### What to do:
How many separate lines of the data contain "Flavonoids"? Give the count and nothing else.
━━━ Information shown
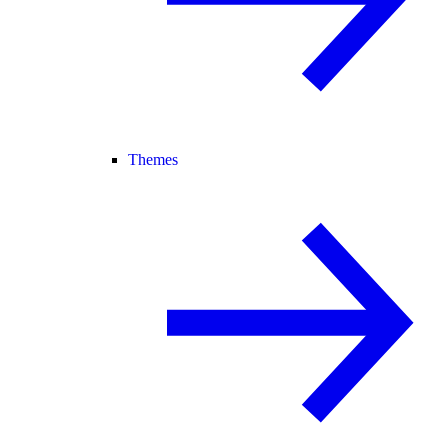
Themes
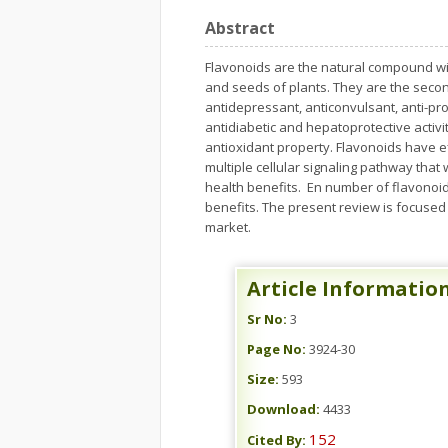
Abstract
Flavonoids are the natural compound widel
and seeds of plants. They are the second
antidepressant, anticonvulsant, anti-prol
antidiabetic and hepatoprotective activ
antioxidant property. Flavonoids have 
multiple cellular signaling pathway that
health benefits. En number of flavonoid
benefits. The present review is focused
market.
Article Informatio
Sr No:
3
Page No:
3924-30
Size:
593
Download:
4433
152
Cited By:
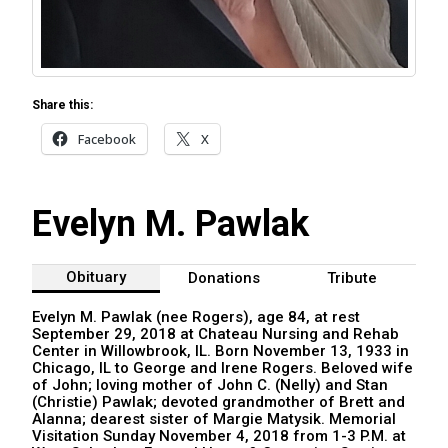
Share this:
Facebook
X
Evelyn M. Pawlak
Obituary
Donations
Tribute
Evelyn M. Pawlak (nee Rogers), age 84, at rest
September 29, 2018 at Chateau Nursing and Rehab
Center in Willowbrook, IL. Born November 13, 1933 in
Chicago, IL to George and Irene Rogers. Beloved wife
of John; loving mother of John C. (Nelly) and Stan
(Christie) Pawlak; devoted grandmother of Brett and
Alanna; dearest sister of Margie Matysik. Memorial
Visitation Sunday November 4, 2018 from 1-3 P.M. at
━━━━━━
### Task answer:
2